Exercise directions
Below are the records; copy exactly the lines from the first through the one containing "Film auf BitChute schauen (720, 418)", both included, and leave out the pictures.

Extracted records
===

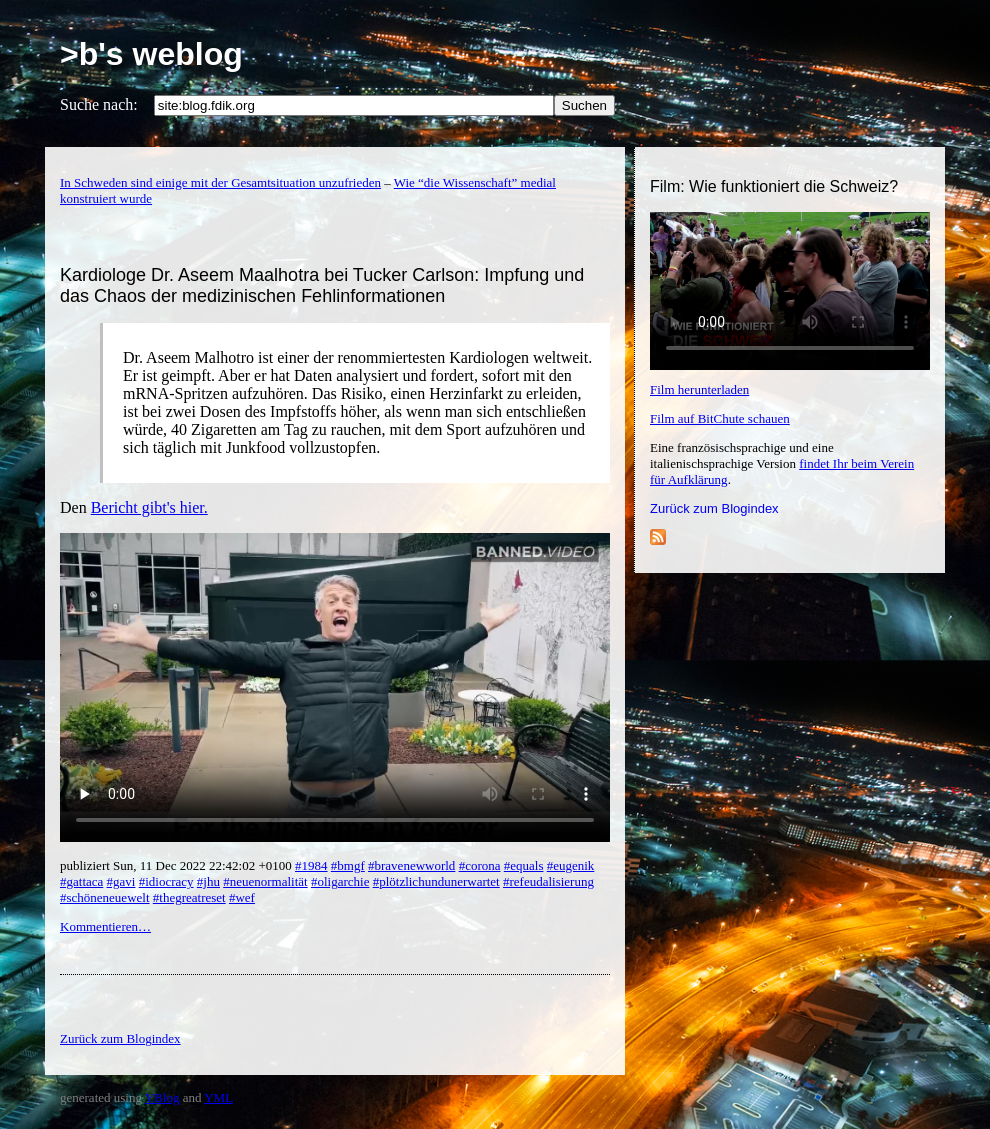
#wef (242, 897)
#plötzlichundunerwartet (436, 881)
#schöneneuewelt (105, 897)
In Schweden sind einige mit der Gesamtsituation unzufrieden (220, 182)
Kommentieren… (105, 926)
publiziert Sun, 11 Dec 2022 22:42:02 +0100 (177, 865)
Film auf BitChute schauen (720, 418)
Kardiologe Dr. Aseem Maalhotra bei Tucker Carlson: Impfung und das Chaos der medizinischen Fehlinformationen (322, 285)
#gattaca (81, 881)
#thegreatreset (189, 897)
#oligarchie (340, 881)
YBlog (162, 1097)
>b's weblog (151, 54)
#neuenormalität (265, 881)
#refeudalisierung (548, 881)
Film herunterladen (699, 389)
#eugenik (571, 865)
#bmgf (348, 865)
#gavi (121, 881)
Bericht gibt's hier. (149, 507)
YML (218, 1097)
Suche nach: (99, 104)
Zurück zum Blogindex (714, 508)
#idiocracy (166, 881)
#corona (480, 865)
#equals (524, 865)
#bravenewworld (411, 865)
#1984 (311, 865)
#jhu (208, 881)
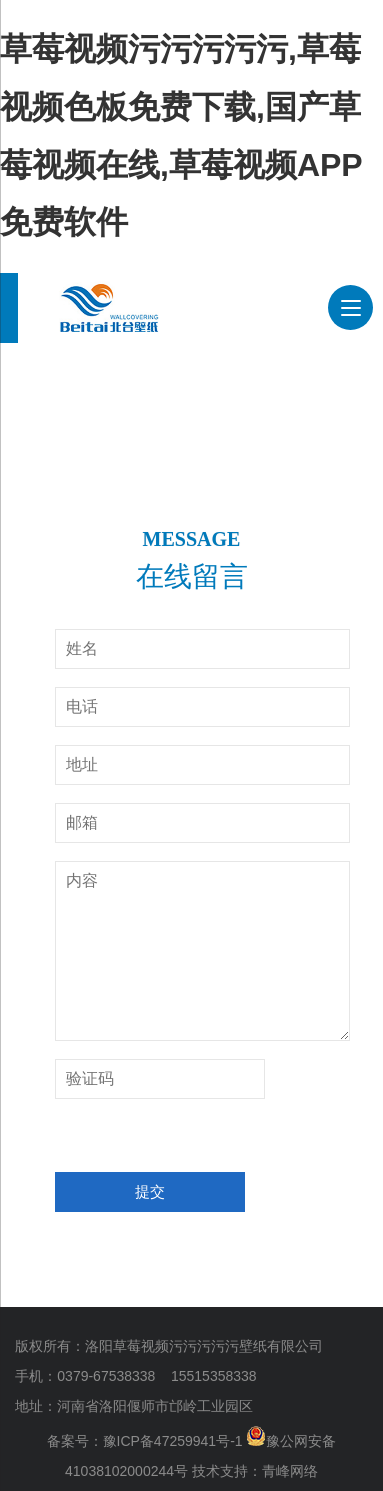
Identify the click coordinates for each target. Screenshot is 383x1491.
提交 (150, 1191)
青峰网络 (290, 1471)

===

Worked solution
#wef (242, 897)
#plötzlichundunerwartet (436, 881)
#schöneneuewelt (105, 897)
In Schweden sind einige mit der Gesamtsituation unzufrieden (220, 182)
Kommentieren… (105, 926)
publiziert Sun, 11 Dec 2022 22:42:02 +0100 (177, 865)
Film auf BitChute schauen (720, 418)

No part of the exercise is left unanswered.